## Page-level text extractions

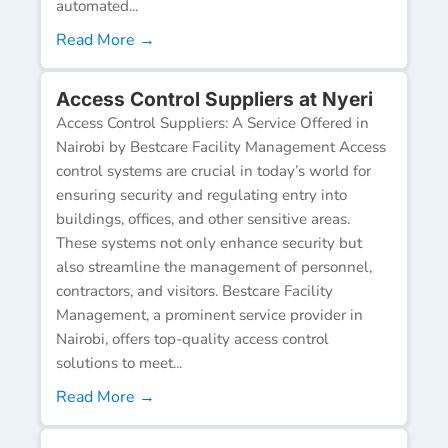
automated...
Read More →
Access Control Suppliers at Nyeri
Access Control Suppliers: A Service Offered in
Nairobi by Bestcare Facility Management Access
control systems are crucial in today’s world for
ensuring security and regulating entry into
buildings, offices, and other sensitive areas.
These systems not only enhance security but
also streamline the management of personnel,
contractors, and visitors. Bestcare Facility
Management, a prominent service provider in
Nairobi, offers top-quality access control
solutions to meet...
Read More →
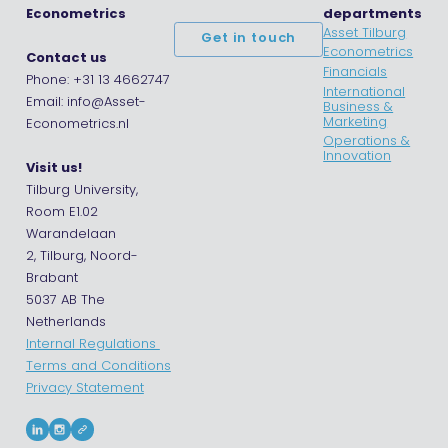
Econometrics
departments
Asset Tilburg
Get in touch
Econometrics
Contact us
Financials
Phone: +31 13 4662747
International
Email: info@Asset-
Business &
Marketing
Econometrics.nl
Operations &
Innovation
Visit us!
Tilburg University,
Room E1.02
Warandelaan
2, Tilburg, Noord-
Brabant
5037 AB The
Netherlands
Internal Regulations
Terms and Conditions
Privacy Statement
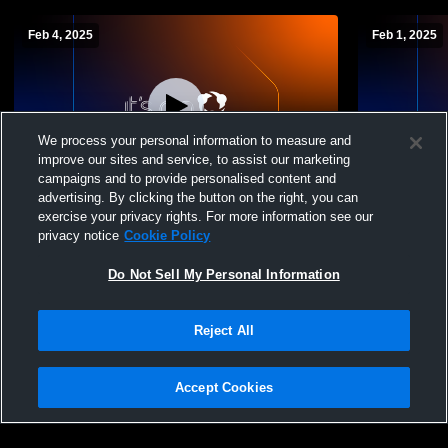
Feb 4, 2025
Feb 1, 2025
We process your personal information to measure and
improve our sites and service, to assist our marketing
Paid Access
campaigns and to provide personalised content and
advertising. By clicking the button on the right, you can
Whitehall-Yearling vs Pickerington North
Whitehall-Y
exercise your privacy rights. For more information see our
High School Boys' JuniorVarsity
School Boys
privacy notice
Cookie Policy
Basketball
Do Not Sell My Personal Information
Reject All
Accept Cookies
Privacy Policy
|
Terms & Conditions
|
Software License Agreement
|
Do
Not Sell My Personal Information
|
Cookies
|
Security
Hudl is a product and service of Agile Sports Technologies, Inc. All text and design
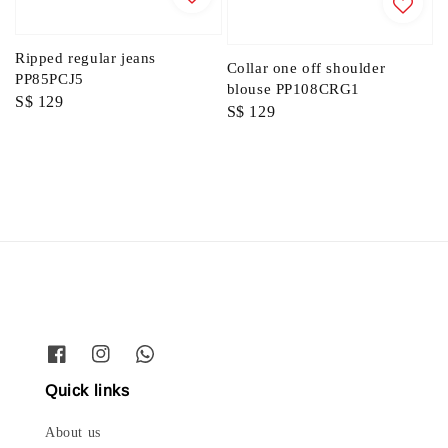
Ripped regular jeans
Collar one off shoulder
PP85PCJ5
blouse PP108CRG1
Regular
S$ 129
Regular
S$ 129
price
price
Quick links
About us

## Assigned task
Repeat each record as given. No picture belongs in the copy.

## Result of the task
automated...
Read More →
Access Control Suppliers at Nyeri
Access Control Suppliers: A Service Offered in
Nairobi by Bestcare Facility Management Access
control systems are crucial in today’s world for
ensuring security and regulating entry into
buildings, offices, and other sensitive areas.
These systems not only enhance security but
also streamline the management of personnel,
contractors, and visitors. Bestcare Facility
Management, a prominent service provider in
Nairobi, offers top-quality access control
solutions to meet...
Read More →
Econometrics
departments
Asset Tilburg
Get in touch
Econometrics
Contact us
Financials
Phone: +31 13 4662747
International
Email: info@Asset-
Business &
Marketing
Econometrics.nl
Operations &
Innovation
Visit us!
Tilburg University,
Room E1.02
Warandelaan
2, Tilburg, Noord-
Brabant
5037 AB The
Netherlands
Internal Regulations
Terms and Conditions
Privacy Statement
Feb 4, 2025
Feb 1, 2025
We process your personal information to measure and
improve our sites and service, to assist our marketing
Paid Access
campaigns and to provide personalised content and
advertising. By clicking the button on the right, you can
Whitehall-Yearling vs Pickerington North
Whitehall-Y
exercise your privacy rights. For more information see our
High School Boys' JuniorVarsity
School Boys
privacy notice
Cookie Policy
Basketball
Do Not Sell My Personal Information
Reject All
Accept Cookies
Privacy Policy
|
Terms & Conditions
|
Software License Agreement
|
Do
Not Sell My Personal Information
|
Cookies
|
Security
Hudl is a product and service of Agile Sports Technologies, Inc. All text and design
Ripped regular jeans
Collar one off shoulder
PP85PCJ5
blouse PP108CRG1
Regular
S$ 129
Regular
S$ 129
price
price
Quick links
About us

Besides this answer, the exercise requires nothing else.